– Это не гадость, а якобы мимиямб Герода, – важно пояснил я.
– Писатели! – выругалась тогда Сестерция. – Всего-то двадцать четыре буквы, а сколько самомнения!
Мне показалось, что назревал конфликт на почве литературных предпочтений, и я поспешил его раздуть:
– Скалы тотчас же столкнулись, но голубю зашибли только хвост!
Сестерция с симпатией поглядела на свою сковородку.
– Это пророчество? – справилась она. – Или желание подраться?

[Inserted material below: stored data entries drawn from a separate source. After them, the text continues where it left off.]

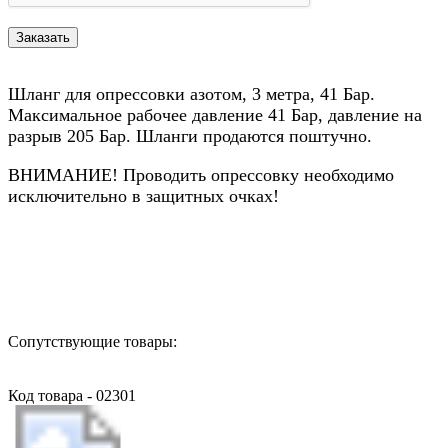
Шланг для опрессовки азотом, 3 метра, 41 Бар.
Максимальное рабочее давление 41 Бар, давление на
разрыв 205 Бар. Шланги продаются поштучно.
ВНИМАНИЕ! Проводить опрессовку необходимо
исключительно в защитных очках!
Назад в выбранную категорию
Сопутствующие товары:
Код товара - 02301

Нет ничего лучшего, как в летний, погожий день треснуть кому-нибудь по башке палкой. Для полноты ощущений. Впрочем, усиленно конфликтовать с Сестерцией я не собирался. Просто за эти три дня меня одолели ее придурковатые друзья – хироманты…
Вначале была книга, и книга была препаршивая. Тот, кто принес ее в мою лавку, заслуживал распятия и четвертования. Но с видом чрезвычайной любезности он топтался тогда предо мной в ожидании щедрого вознаграждения. Если бы не Сестерция, которая привечала этого хироманта и «библиолюба», я бы выгнал его в три счета. Делай раз – книга вырывается из рук; делай два – книга летит за дверь; делай три – туда же отправляется и ее продавец. Однако я мужественно выслушивал все комментарии по поводу той «невероятной удачи», которая обрушилась на мой дом в виде этой «чудесной книги». Только глаза мои все время закатывались. Внезапно хиромант замолчал. Мне показалось, что боги призвали его на должность гужевого транспорта – мула или осла. Но хиромант, сохраняя обличие, по-прежнему стоял предо мной и пялился на мои руки. Я тут же поставил научный эксперимент – развел свои ладони в стороны, и хиромант моментально окосел.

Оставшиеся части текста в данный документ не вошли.